我心念一动,搓着手一阵窃喜,原来这高高大大的男人胆子如鼠,终于被我逮着机会戏弄戏弄他了。
我买了有名的日本恐怖片《咒怨》回家。
这片子我听同事提起过,向我描述的人无不露出惊悚的表情,我当时不屑一顾,心说都是假的,有什么好怕成这样的,不就房子里老有鬼吗出现吗?我可是出了名的“方大胆”。
我倒要见识见识这鬼片,彰显我与众不同的胆量,顺便也好吓吓康子弦这男人,挫挫他的锐气。
康子弦对我手中的光盘倒是没有大的异议,只是淡淡问了句,“你确定你要看?不怕吗?”
我狡黠一笑,豪气万分地指了指自己,挑衅道,“我会怕?哈哈,笑话,我方亮亮可是有名的方大胆,女中豪杰!”
结果两个多小时后,漆黑的夜空雷声大作,室内甚至比夜空更黑暗可怖,高画质效果的家庭影院的屏幕上爬出了一个狰狞苍白的女鬼,全身血迹斑斑,双目翻白涣散,像是要朝我爬过来,枯白的手臂索命一般朝我伸过来,我只觉得自己全身都僵硬了,睁大眼睛感到窒息,猛地像救命稻草一般抓住身边一脸镇定的康子弦,而他完全无视我害怕的表情,指了指那恐怖的画面,拍拍我的肩膀说,“这片子太无聊了,你看吧。晚安。”
他刚说完,外面一道银白的闪电灼亮划过夜空,紧接着轰轰轰,一声惊雷震动大地。
我觉得七魂六窍都要被吓出来了,康子弦站起来,我死命抓着他,粘着他,挤了个勉强的笑,:“嘿嘿,现在睡太早了吧,你看外面天还很亮,太早了,要不,要不我们再看个连续剧?或者,或者下棋?哎哎,我们打扑克吧?很好玩的。”

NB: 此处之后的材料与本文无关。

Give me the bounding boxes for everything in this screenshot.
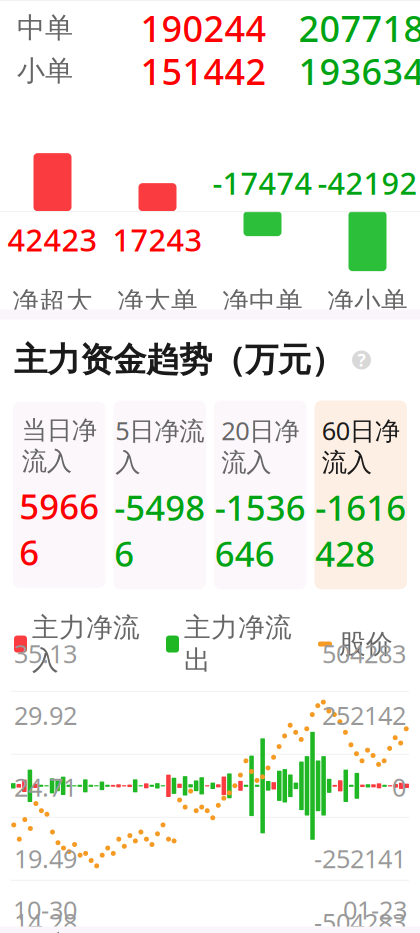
staticText: 19.49 (14, 842, 77, 875)
staticText: 10-30 (13, 893, 77, 926)
button[interactable]: 说明 (352, 350, 371, 370)
staticText: -1536646 (215, 484, 306, 576)
staticText: 207718 (298, 4, 420, 52)
button[interactable]: 当日净流入 (13, 402, 106, 588)
staticText: 504283 (322, 637, 406, 670)
button[interactable]: 60日净流入 (314, 400, 407, 589)
staticText: 小单 (17, 54, 73, 88)
staticText: 股价 (339, 628, 393, 660)
staticText: -42192 (318, 162, 418, 203)
staticText: -504283 (314, 905, 406, 933)
staticText: 当日净流入 (22, 415, 97, 477)
staticText: 中单 (17, 11, 73, 45)
staticText: 35.13 (14, 637, 77, 670)
staticText: ▲ (53, 928, 63, 933)
staticText: 24.71 (14, 770, 77, 804)
staticText: 59666 (19, 483, 99, 575)
staticText: 14.28 (14, 905, 77, 933)
staticText: 60日净流入 (322, 414, 400, 478)
staticText: 主力资金趋势（万元） (14, 340, 344, 380)
staticText: 29.92 (14, 698, 77, 732)
staticText: 净小单 (327, 285, 408, 318)
staticText: 0 (392, 770, 406, 804)
staticText: -17474 (212, 162, 312, 203)
staticText: 42423 (8, 219, 98, 260)
staticText: 252142 (322, 698, 406, 732)
staticText: -54986 (114, 484, 205, 576)
staticText: 01-23 (343, 893, 407, 926)
staticText: 151442 (140, 47, 266, 95)
staticText: 190244 (140, 4, 266, 52)
staticText: 净超大 (12, 285, 93, 318)
staticText: 5日净流入 (115, 414, 204, 478)
button[interactable]: 上证指数 (0, 928, 150, 933)
staticText: 17243 (112, 219, 202, 260)
staticText: -1616428 (315, 484, 406, 576)
staticText: 20日净流入 (221, 414, 299, 478)
staticText: 主力净流出 (184, 611, 292, 677)
staticText: 净大单 (117, 285, 198, 318)
staticText: 净中单 (222, 285, 303, 318)
staticText: 主力净流入 (32, 611, 140, 677)
button[interactable]: 5日净流入 (114, 400, 206, 589)
staticText: ? (358, 348, 366, 372)
staticText: -252141 (314, 842, 406, 875)
button[interactable]: 20日净流入 (214, 400, 306, 589)
staticText: 193634 (298, 47, 420, 95)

此时还在播放的咒怨,我眼一飘,电视中女鬼的脸部特写被缓慢放大,雷声大作的那一刻,那个闭着眼的女鬼突然睁开眼,眼里的红血丝浸透着骇人的死亡讯息,还有深深的仇恨。
关了灯的客厅里,我吓得“哇”一声哭了出来,像无尾熊一样死死抱着康子弦,埋头呜咽着,“啊,吓死我了呜呜呜。你这房子是不是有问题啊?怎么黑漆漆的?”
黑暗中他幽幽说话,“灯是你自己吵着要关掉的。”
“呜,那你去开起来。”
“我要回去睡觉了小姐。”
“呜,你不怕吗?”
“只有胆小鬼才会怕。怎么?你怕了吗?”
“呜,我,我是‘方大胆’……”
“好,方大胆,晚安,做个好梦。”
又是一道振聋发聩的雷鸣声,天好像也要被撕破了。
“呜。我们下棋吧。”
“我这没有棋。”
“那我们打牌……”
“没有牌……”
“呜,那做游戏好了……”
“我累了。”
我死抓住他不放手,终于向这个男人投降,“我错了,我是胆小鬼,我害怕,你再多陪陪我吧。”
康子先看着我,不说话了,黑夜中他的眼亮得惊人,我突然觉得,找他陪,其实不是个太明智的决定。